INPUT FOR THIS TASK Start Marker

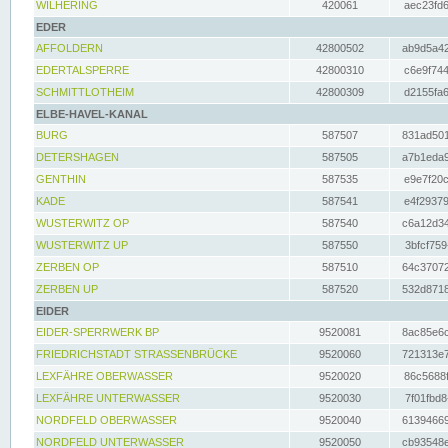
WILHERING
420061
aec23fd6
EDER
AFFOLDERN
42800502
ab9d5a42
EDERTALSPERRE
42800310
c6e9f744
SCHMITTLOTHEIM
42800309
d2155fa6
ELBE-HAVEL-KANAL
BURG
587507
831ad501
DETERSHAGEN
587505
a7b1eda9
GENTHIN
587535
e9e7f20c
KADE
587541
e4f29379
WUSTERWITZ OP
587540
c6a12d34
WUSTERWITZ UP
587550
3bfcf759
ZERBEN OP
587510
64c37072
ZERBEN UP
587520
532d8718
EIDER
EIDER-SPERRWERK BP
9520081
8ac85e6c
FRIEDRICHSTADT STRASSENBRÜCKE
9520060
721313e7
LEXFÄHRE OBERWASSER
9520020
86c5688f
LEXFÄHRE UNTERWASSER
9520030
7f01fbd8
NORDFELD OBERWASSER
9520040
61394669
NORDFELD UNTERWASSER
9520050
cb93548e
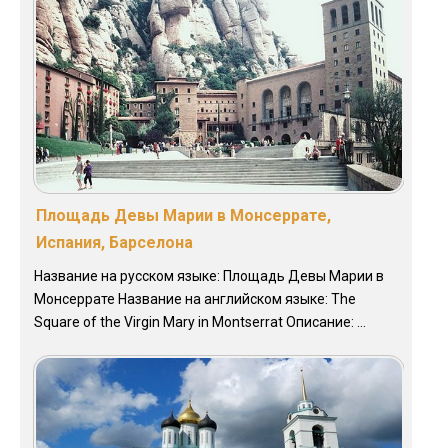
Площадь Девы Марии в Монсеррате,
Испания, Барселона
Название на русском языке: Площадь Девы Марии в
Монсеррате Название на английском языке: The
Square of the Virgin Mary in Montserrat Описание: ...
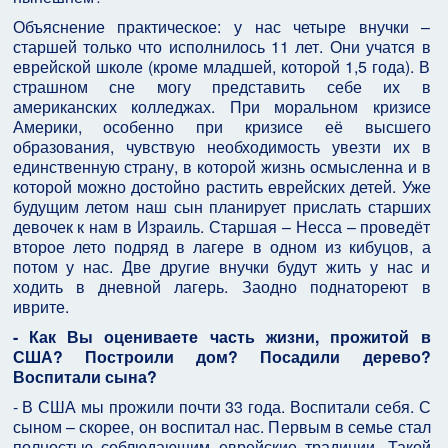
Объяснение практическое: у нас четыре внучки –
старшей только что исполнилось 11 лет. Они учатся в
еврейской школе (кроме младшей, которой 1,5 года). В
страшном сне могу представить себе их в
американских колледжах. При моральном кризисе
Америки, особенно при кризисе её высшего
образования, чувствую необходимость увезти их в
единственную страну, в которой жизнь осмысленна и в
которой можно достойно растить еврейских детей. Уже
будущим летом наш сын планирует прислать старших
девочек к нам в Израиль. Старшая – Несса – проведёт
второе лето подряд в лагере в одном из кибуцов, а
потом у нас. Две другие внучки будут жить у нас и
ходить в дневной лагерь. Заодно поднатореют в
иврите.
- Как Вы оцениваете часть жизни, прожитой в
США? Построили дом? Посадили дерево?
Воспитали сына?
- В США мы прожили почти 33 года. Воспитали себя. С
сыном – скорее, он воспитал нас. Первым в семье стал
полностью соблюдающим еврейские традиции. Такой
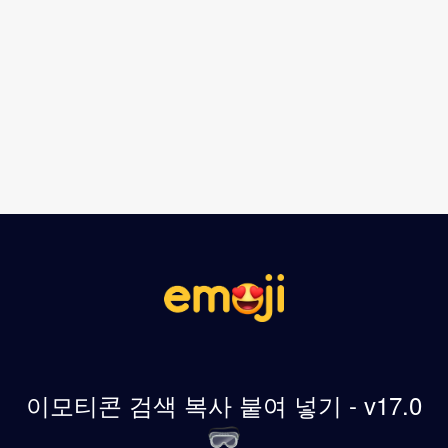
이모티콘 검색 복사 붙여 넣기 - v17.0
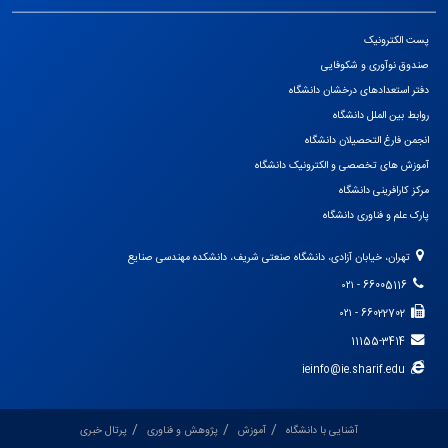
پست الکترونیک
صندوق نوآوری و شکوفایی
دفتر استعدادهای درخشان دانشگاه
روابط بین الملل دانشگاه
انجمن فارغ التحصیلان دانشگاه
آموزش های تخصصی و الکترونیک دانشگاه
مرکز کارافرینی دانشگاه
پارک علم و فناوری دانشگاه
تهران، خیابان آزادی، دانشگاه صنعتی شریف، دانشکده مهندسی صنایع
66005116 - ۰۲۱
66022702 - ۰۲۱
11155-3414
ieinfo@ie.sharif.edu
آشنایی با دانشگاه
آموزش
پژوهش و فناوری
پرتال خبری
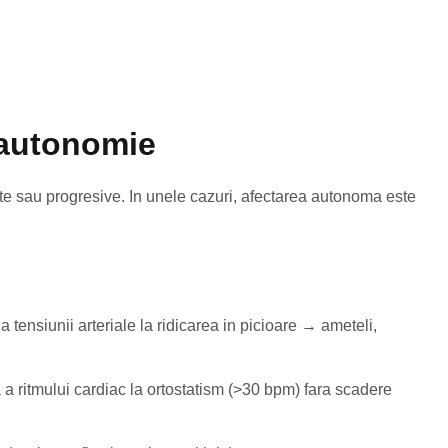
sautonomie
ente sau progresive. In unele cazuri, afectarea autonoma este
a tensiunii arteriale la ridicarea in picioare → ameteli,
a ritmului cardiac la ortostatism (>30 bpm) fara scadere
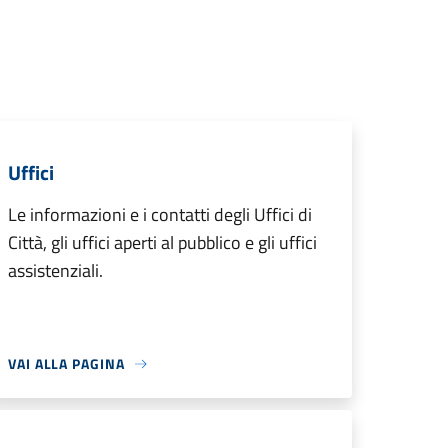
Uffici
Le informazioni e i contatti degli Uffici di
Città, gli uffici aperti al pubblico e gli uffici
assistenziali.
VAI ALLA PAGINA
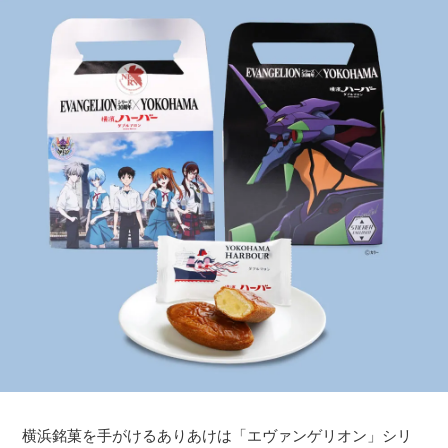
横浜銘菓を手がけるありあけは「エヴァンゲリオン」シリ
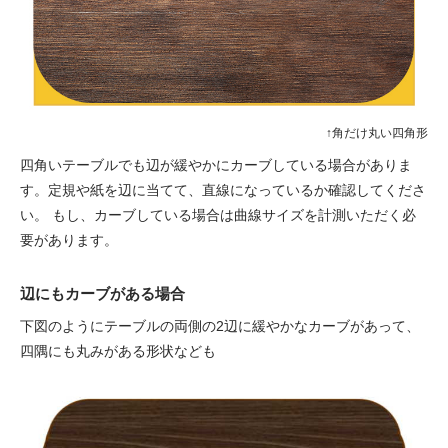
↑角だけ丸い四角形
四角いテーブルでも辺が緩やかにカーブしている場合がありま
す。定規や紙を辺に当てて、直線になっているか確認してくださ
い。 もし、カーブしている場合は曲線サイズを計測いただく必
要があります。
辺にもカーブがある場合
下図のようにテーブルの両側の2辺に緩やかなカーブがあって、
四隅にも丸みがある形状なども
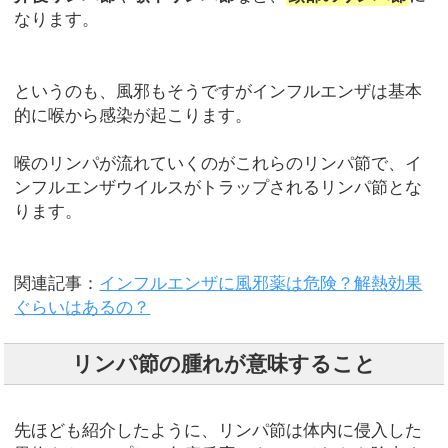
なります。
というのも、風邪もそうですがインフルエンザは基本
的に喉から感染が起こります。
喉のリンパが流れていくのがこれらのリンパ節で、イ
ンフルエンザウイルスがトラップされるリンパ節とな
ります。
関連記事：
インフルエンザに風邪薬は危険？解熱効果
ぐらいはあるの？
リンパ節の腫れが意味すること
先ほども紹介したように、リンパ節は体内に侵入した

INPUT FOR THIS TASK End Marker

### EXERCISE INSTRUCTIONS
Find and copy each line above that includes the string "которой".

### TASK RESPONSE
еврейской школе (кроме младшей, которой 1,5 года). В
единственную страну, в которой жизнь осмысленна и в
которой можно достойно растить еврейских детей. Уже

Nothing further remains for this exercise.